The build process requires a least Node version 15.x or higher because of some dependencies. Some dependencies warn that to get the optimal performance, at least version 18.x is needed.

It's good to note that these are dev dependencies and running the built application in production might be possible with a lower version of node.

The production version is running version 20.9.0.

### Backend

1. Change to `/server` directory

2. Run `npm install`

3. Create `.env` file with required env variables

   a. Check out `.env.template` for instructions or copy the contents of `.env.dev` that are configured to be used with `docker-compose.dev.yml`.

   b. This requires setting up PostgreSQL and Redis databases. This can be done easily with `docker-compose.dev.yml` in the root directory. This requires Docker.

   c. NOTE: Use separate databases and your own secret for production.

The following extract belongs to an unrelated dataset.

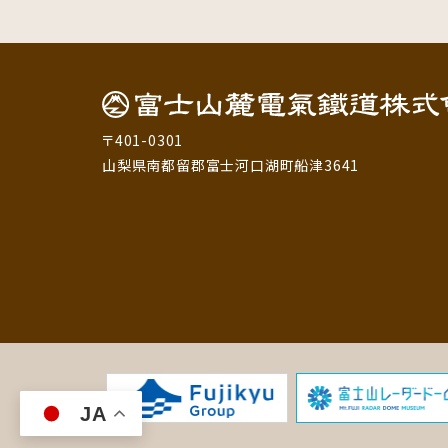
〒401-0301
山梨県南都留郡富士河口湖町船津3641
JA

4. For the server to serve the client, client project needs to be built. Look for setup instructions below.

5. Now you can run the application with following commands:

   a. Run `npm run dev` for development with automatic reloading on save.

   b. Run `npm run build` and `npm start` to build and run for production.

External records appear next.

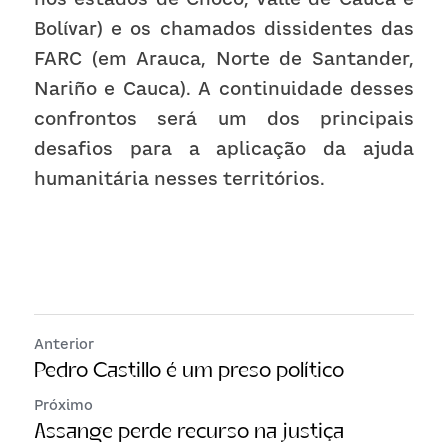
Bolívar) e os chamados dissidentes das 
FARC (em Arauca, Norte de Santander, 
Nariño e Cauca). A continuidade desses 
confrontos será um dos principais 
desafios para a aplicação da ajuda 
humanitária nesses territórios.
Anterior
Pedro Castillo é um preso político
Próximo
Assange perde recurso na justiça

   c. Run `npm test` for running tests

   d. Run `npm start:test` to start server with `test` mode (required for E2E tests)

   e. Run `npm test:e2e` to run End-to-End test while server is running in `test` mode. Run this in a separate terminal.

#### Database migrations

Database migrations are run automatically when running the server or tests.

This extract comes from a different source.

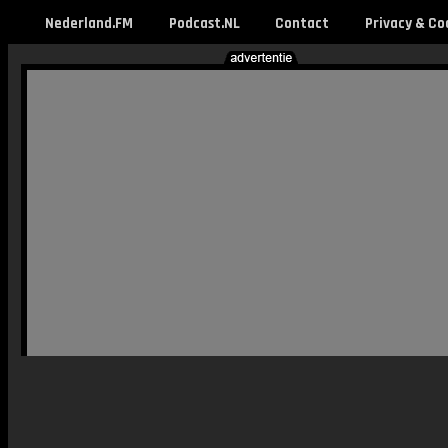
Nederland.FM
Podcast.NL
Contact
Privacy & Co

Migrations can also be run manually to testing database with `npm run migration:run`.

Migrations can be generated with `npm run migration:generate --name=`.

These migration commands both use the test database so it needs to be set up. (See instructions above and in .env.template).

Existing migrations also have to be run before generating new migrations.

### Frontend

1. Change to `/client` directory

2. Run `npm install`

3. Now you can run the application with following commands:

   a. Run `npm run dev` for development with hot reload. Server still needs to be running.

   b. Run `npm run build` to build static files. This needs to be done for the backend to start serving the client.

## Usage

### Backend

Express API endpoints:

These URLs work when running locally and port is left to default (3000)

```

Create user:

POST http://localhost:3000/api/users

REQUEST BODY { "username": "username", "password": "password"}

Get single user:

GET http://localhost:3000/api/users/:id

Login (get token):

POST http://localhost:3000/api/login

REQUEST BODY { "username": "username", "password": "password"}

```

### Frontend

Client can be accessed in the localhost port that is printed to console after running the application. e.g. http://localhost:3000.

When running frontend separately in dev mode, client should be accessed in a separate URL that is printed to frontend dev server console.

When running only the server, client can be accessed at the root path of the server URL.